Eliminating the strong influence of sex in PC1 and instead comparing PC2 and PC3, both mouse and water dragon chromatin profiles segregate into groups consistent with habitat type at the time of collection (Fig. 5B). Specifically, water dragons collected in urban Brisbane cluster separately to individuals from non-urban bushland habitats; and lab mice form a tight, highly reproducible cluster quite distinct from the more genetically and transcriptionally diverse outbred wild mice. Increased sampling will allow investigation of the degree to which this signal is influenced by genetic similarity or population structuring. Our findings underscore the importance of sex-matching when selecting individuals for future work aiming to measure environmental effects. Future studies may also consider strategic selection of somewhat older formalin-preserved specimens having corresponding frozen tissue to confirm the correspondence of the archival chromatin signal with that from fresh tissue in specimens older than our relatively recently preserved mice.

Lastly, our water dragon results recapitulate previous results from our group that indicate that specimen age is a poor predictor of sequencing suitability18. Here, the 1905 specimen represents the oldest confirmed formalin-preserved museum specimen to successfully yield genome-wide sequencing data to date and the MNase reads alone yielded the highest whole genome coverage yet achieved in archival formalin-preserved specimens (genome cover = 5-8X; Table 3). Thus, our archival MNase method is suitable for obtaining both genomic and epigenomic data from formalin-preserved specimens and does so simultaneously.

Table 3 Extraction and sequencing details for the eastern water dragon specimens

Discussion

Our perspective on the utility of formaldehyde-fixed archival specimens provides historical epigenetic capability targeting organisms collected during the 20th–21st century. Our methods open the door to systematic and comprehensive investigations into the temporal dynamics of chromatin accessibility by drawing upon the untapped potential of museums and global biorepositories. Contrary to the prevailing dogma, we have shown that over-fixation with formaldehyde does not destroy DNA but rather enables the successful recovery of historical chromatin architecture. Localised chromatin accessibility can be highly correlated with gene expression38. Thus, functional inference with our approach may be more powerful than differential DNA methylation analyses because of the inconsistent relationship of methylation with gene activity39. Thus, this capability has the potential to revolutionise the power of modern epigenome-wide association studies in the pursuit of functional regulatory variants by characterising vertebrate chromatin architecture over the last century.

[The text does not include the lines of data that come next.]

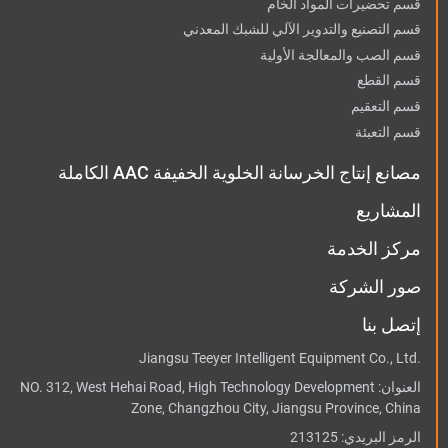
قسم تحضيرات المواد الخام
قسم التصنيع والتدوير الآلي للشبك المعدني
قسم الصب والمعالجة الأولية
قسم القطع
قسم التعقيم
قسم التعبئة
مصانع إنتاج الخرسانة الخلوية الخفيفة AAC الكاملة
المشاريع
مركز الخدمة
صور الشركة
إتصل بنا
Jiangsu Teeyer Intelligent Equipment Co., Ltd.
العنوان:
NO. 312, West Hehai Road, High Technology Development
Zone, Changzhou City, Jiangsu Province, China
الرمز البريدي: 213125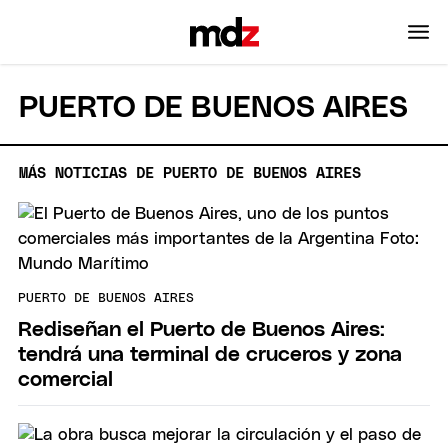
PUERTO DE BUENOS AIRES
MÁS NOTICIAS DE PUERTO DE BUENOS AIRES
PUERTO DE BUENOS AIRES
Rediseñan el Puerto de Buenos Aires:
tendrá una terminal de cruceros y zona
comercial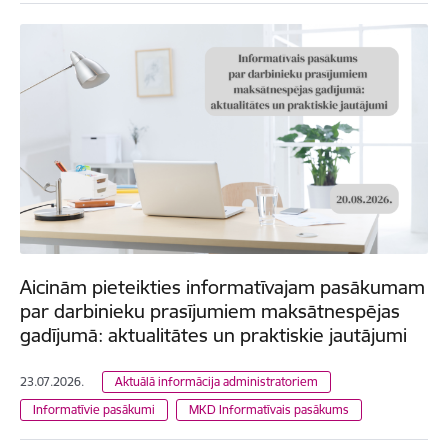
Aicinām pieteikties informatīvajam pasākumam
par darbinieku prasījumiem maksātnespējas
gadījumā: aktualitātes un praktiskie jautājumi
23.07.2026.
Aktuālā informācija administratoriem
Informatīvie pasākumi
MKD Informatīvais pasākums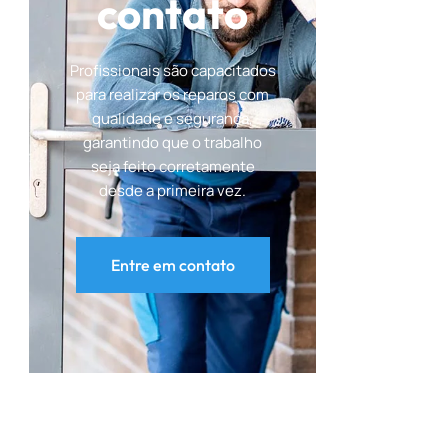
contato
Profissionais são capacitados
para realizar os reparos com
qualidade e segurança,
garantindo que o trabalho
seja feito corretamente
desde a primeira vez.
Entre em contato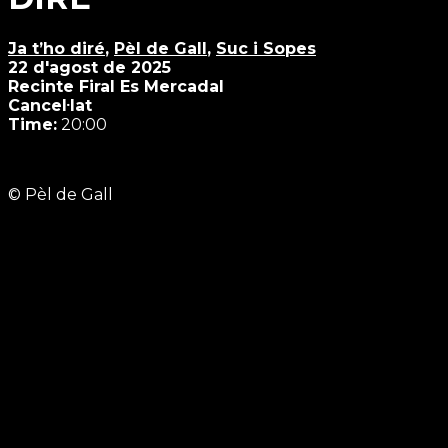
Ja t’ho diré
,
Pèl de Gall
,
Suc i Sopes
22 d'agost de 2025
Recinte Firal Es Mercadal
Cancel·lat
Time:
20:00
© Pèl de Gall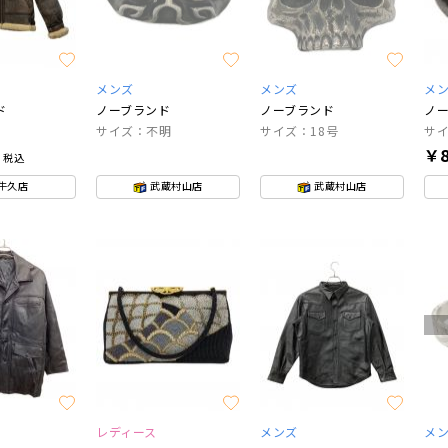
メンズ
メンズ
メ
ド
ノーブランド
ノーブランド
ノ
サイズ：不明
サイズ：18号
サイ
0
￥8
税込
牛久店
武蔵村山店
武蔵村山店
レディース
メンズ
メ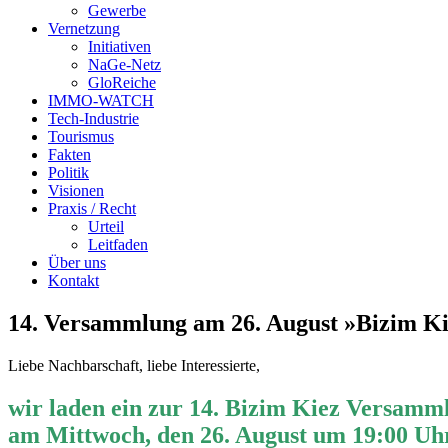
Gewerbe
Vernetzung
Initiativen
NaGe-Netz
GloReiche
IMMO-WATCH
Tech-Industrie
Tourismus
Fakten
Politik
Visionen
Praxis / Recht
Urteil
Leitfaden
Über uns
Kontakt
14. Versammlung am 26. August »Bizim Ki
Liebe Nachbarschaft, liebe Interessierte,
wir laden ein zur 14. Bizim Kiez Versamm
am Mittwoch, den 26. August um 19:00 Uh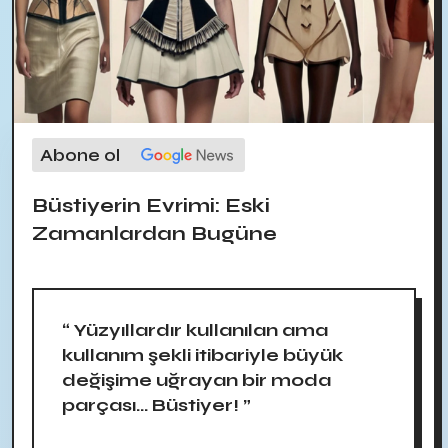
Abone ol
Büstiyerin Evrimi: Eski
Zamanlardan Bugüne
“ Yüzyıllardır kullanılan ama
kullanım şekli itibariyle büyük
değişime uğrayan bir moda
parçası... Büstiyer! ”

Broad adoption of archival chromatin profiling techniques by the world’s natural history collections and their users will require careful sampling designs to control for the effects of post-mortem degradation, specimen sex, genetic background, and age. While the interval between death and fixation is rarely if ever recorded, our group has previously reported that the integrity of the gut contents can be used as a proxy for degradation when vetting specimens18. Sex-specific gene expression is observed across a wide range of vertebrate tissues, even those that are not gonadal in origin or associated with secondary sexual characters40. Thus, controlling for sex should be a key consideration in any study design. Likewise, age of the individuals should be considered, given expected changes in chromatin accessibility associated with aging41,42. We observed greater MNase signal variation in the wild mouse samples compared to laboratory mice, likely due to a combination of factors, such as variation in sex, age, diet, exercise, or genetic background. This indicates that a higher degree of replication will be required within carefully matched specimen sets to study historical wild populations.

Now that recovery of genomic data from formaldehyde-fixed museum specimens has been firmly established by this and other studies18,19,20,21,22,23, we should reassess our assumptions about the damaging effect of fixation on other nucleic acids and epigenetic modifications. For example, could quantitatively informative mRNA feasibly be retrieved from historical specimens? Precedents have been set by successful research on clinical FFPE samples43, and a single study has recently retrieved RNA from formalin-fixed museum specimens44. A better understanding of how fixation modulates the molecular signal could revolutionise our ability to study long-term temporal trends in gene regulation. Until now, elucidating the effects of fixation on molecular signals in an archival context has been limited by a lack of specimen-matched fresh-frozen tissues with which to validate archival signatures. Furthermore, and perhaps more importantly, preservation procedures and reporting lack standardisation, leading to variation and uncertainty in the fixation status of specimens.

To develop methods tailored to the challenges posed by archival specimens, we created a bank of mock-preserved specimens with matched frozen tissue and extensive preservation metadata. We encourage the world’s museum collections to follow suit and prepare methodologically focused collections for the purpose of enabling future research. Further to that, we recommend the inclusion of preservation history details among specimen metadata to enable accurate specimen suitability screening. Doing so will ensure that the methods described here become part of a suite of approaches to characterise historical genomes and gene regulation. Achieving this feat will increase the power of modern studies seeking to establish causal functional relationships between regulatory variation and phenotypes, providing a parallel to the transformational insight gained from ancient DNA genomic analyses which have identified functional human sequence variation45.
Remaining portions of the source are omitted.